##### Information supplied

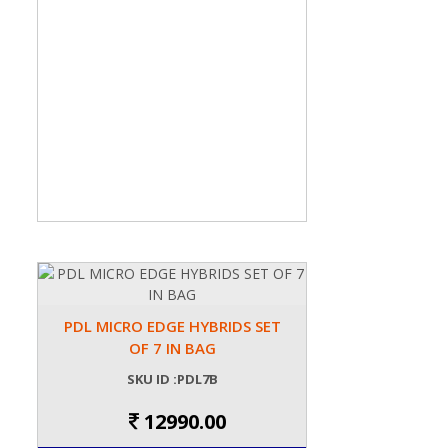
PDL MICRO EDGE HYBRIDS SET
OF 7 IN BAG
SKU ID :PDL7B
12990.00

##########

Write out the listing above in full, word for word, with no pictures.

* Solution for this exercise:
PDL MICRO EDGE HYBRIDS SET
OF 7 IN BAG
SKU ID :PDL7B
12990.00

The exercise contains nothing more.